Yo los frecuentaba porque me entretenían los episodios, no sé si absolutamente veraces, que “el Gordo” me contaba de su vida, cuando él aún no era tan gordo.
—Son embustes —puntualizaba doña Minia—. Yo lo conocí con diecisiete años y ya era así.
Y los dos se miraban, cómplices, y se sonreían con una expresión de cariño tal que me causaba una profunda envidia.
No tenían hijos, y nos adoraban como si lo fuésemos a mi hermano Yusuf y a mí. Nos regalaban toda clase de juguetes; en los envíos que recibían de la Cristiandad siempre había algo para nosotros.
Por las fiestas del Año Nuevo, de la Ruptura del Ayuno, de la Primavera, nos sorprendían con animalillos de cerámica o de plata.
Recuerdo las jirafas, de las que llegué a tener hasta cuarenta, con un especial cariño por ser un animal que yo nunca había visto, y que sospechaba además que no existía en ningún país de la Tierra. Quizá lo que más ansiaba entonces era tropezarme con una jirafa, mucho más que con un león o con un elefante, en los bosques de la Alhambra.
Mientras que el tío Yusuf era sonrosado y rubiasco, doña Minia, contra lo presumible, era morena, de ojos menudos, negros y muy vivos. El tío Yusuf consistía en una bola grande con otras menores a su alrededor: cabeza, brazos, piernas, manos y pies. Más que en la torre, habitaba en un imponente sillón horadado, dispuesto muy en alto para que los criados que se cuidaban de limpiar la letrina pudiesen realizar su tarea. Una vez por semana, entre siete u ocho de ellos lo apeaban, lo lavaban, le mudaban la ropa, y, en tanto aljofifaban y perfumaban el asiento, lo sostenían para que anduviese cuatro pasos contados. Pero ésta era una ceremonia muy íntima, que nunca vi.
Mi hermano y yo temíamos que, si se caía del sitial donde estaba instalado, rodaría hasta llegar por la pendiente del bosque al río, y allí el agua no podría moverlo de ninguna manera, y le brotarían plantas y árboles sobre la barriga, hasta formar una colina nueva entre la Alhambra y el Albayzín.

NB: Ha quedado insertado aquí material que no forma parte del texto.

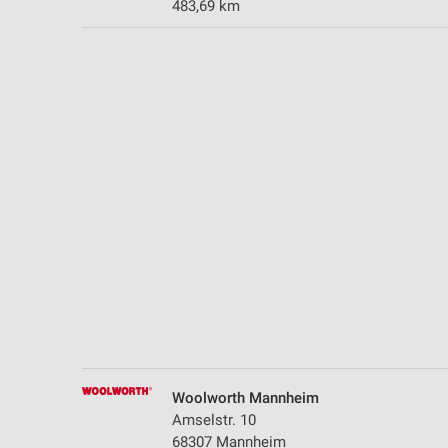
483,69 km
Messung der Performance von Inhalten
Analyse von Zielgruppen durch Statistiken oder Kombinationen 
Quellen
Entwicklung und Verbesserung der Angebote
Verwendung reduzierter Daten zur Auswahl von Inhalten
IAB-Besonderheiten:
Verwendung genauer Standortdaten
Geräte anhand von aktiv angeforderten Informationen identifizie
Nicht-IAB-Verarbeitungszwecke:
Notwendig
Performance
Woolworth Mannheim
Funktional
Amselstr. 10
68307 Mannheim
Werbung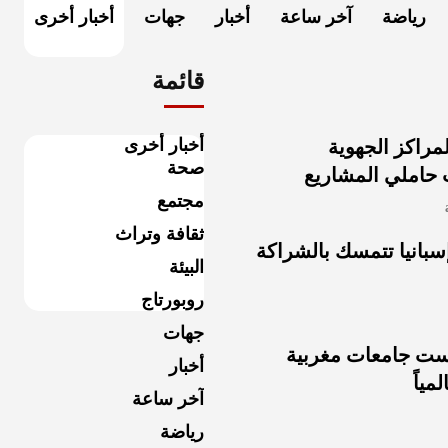
رياضة
آخر ساعة
أخبار
جهات
أخبار أخرى
قائمة
أخبار أخرى
لمراكز الجهوية
صحة
ب حاملي المشاريع
مجتمع
ثقافة وتراث
ديال 2030: إسبانيا تتمسك بالشراكة
البيئة
روبورتاج
جهات
: ست جامعات مغربية
أخبار
ياً
آخر ساعة
رياضة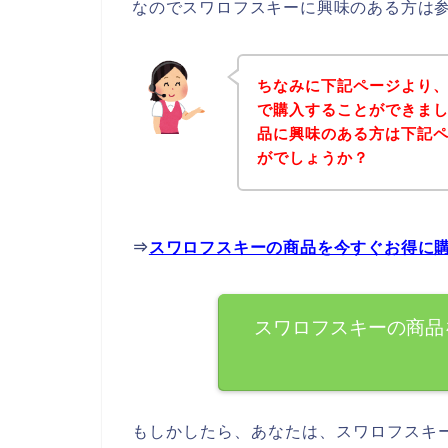
なのでスワロフスキーに興味のある方は
ちなみに下記ページより
で購入することができまし
品に興味のある方は下記
がでしょうか？
⇒
スワロフスキーの商品を今すぐお得に
スワロフスキーの商品
もしかしたら、あなたは、スワロフスキ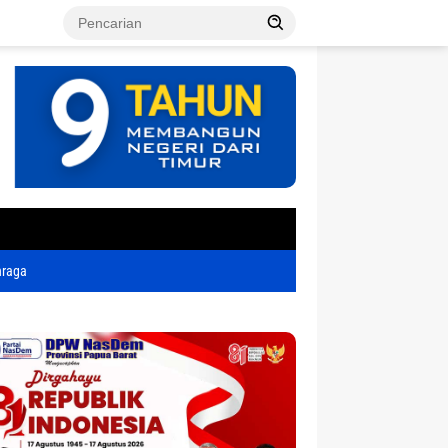
tutup
hraga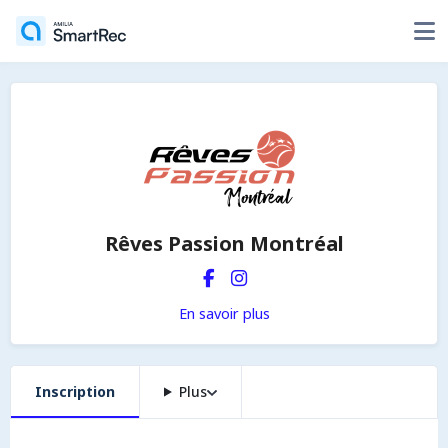
Rêves Passion Montréal
En savoir plus
Inscription
Plus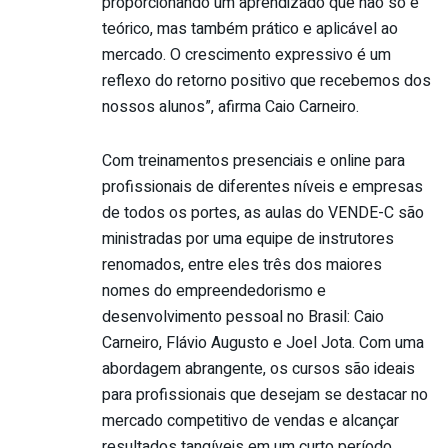
proporcionando um aprendizado que não só é
teórico, mas também prático e aplicável ao
mercado. O crescimento expressivo é um
reflexo do retorno positivo que recebemos dos
nossos alunos”, afirma Caio Carneiro.
Com treinamentos presenciais e online para
profissionais de diferentes níveis e empresas
de todos os portes, as aulas do VENDE-C são
ministradas por uma equipe de instrutores
renomados, entre eles três dos maiores
nomes do empreendedorismo e
desenvolvimento pessoal no Brasil: Caio
Carneiro, Flávio Augusto e Joel Jota. Com uma
abordagem abrangente, os cursos são ideais
para profissionais que desejam se destacar no
mercado competitivo de vendas e alcançar
resultados tangíveis em um curto período.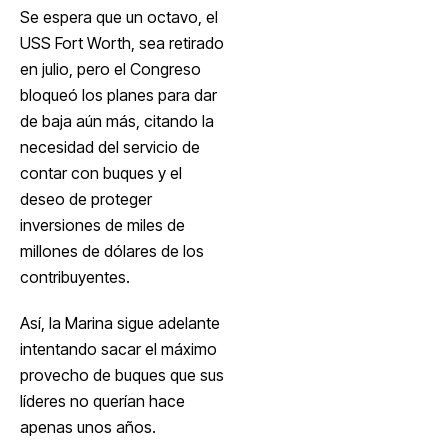
Se espera que un octavo, el
USS Fort Worth, sea retirado
en julio, pero el Congreso
bloqueó los planes para dar
de baja aún más, citando la
necesidad del servicio de
contar con buques y el
deseo de proteger
inversiones de miles de
millones de dólares de los
contribuyentes.
Así, la Marina sigue adelante
intentando sacar el máximo
provecho de buques que sus
líderes no querían hace
apenas unos años.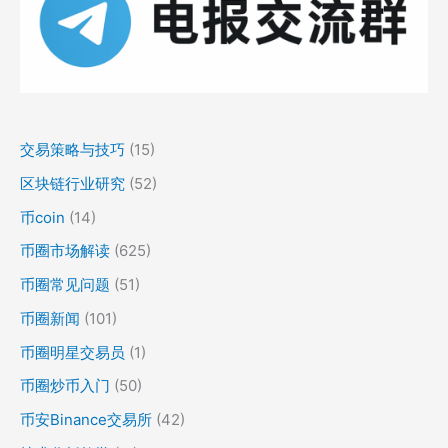
交易策略与技巧
(15)
区块链行业研究
(52)
币coin
(14)
币圈市场解读
(625)
币圈常见问题
(51)
币圈新闻
(101)
币圈明星交易员
(1)
币圈炒币入门
(50)
币安Binance交易所
(42)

Yo tenía un gato que atendía, aunque no mucho, por “Luna”. Su nombre vino porque el tío Yusuf nos refería muchos enredos cuyo protagonista era don Álvaro de Luna, visir y valido del rey Juan. Mi intención fue ponerle “Juan” al gato, pero doña Minia me advirtió que sería una falta de respeto, y que la grandeza de un pueblo se demuestra por el respeto que tenga a sus enemigos, y que, si los empequeñecemos o los ridiculizamos, somos nosotros a la larga los que salimos peor parados. Y por si era poco, el gato resultó ser gata, con lo cual ponerle “Juan” o “Álvaro” habría sido un contrasentido. Para esa gatita, que era pelirroja como el tío Yusuf, me regaló el matrimonio un cascabel de oro, que ella se apresuró a perder, aunque hubo quien receló que cualquier criado pudo haberlo cogido, porque era cosa de orates ponerle cascabeles de oro a un gato. Sin embargo, el matrimonio siguió regalándome un cascabel tras otro, cada vez que “Luna” los perdía, hasta que se perdió ella misma, con lo cual se acabaron los gajes del ladrón de los cascabeles.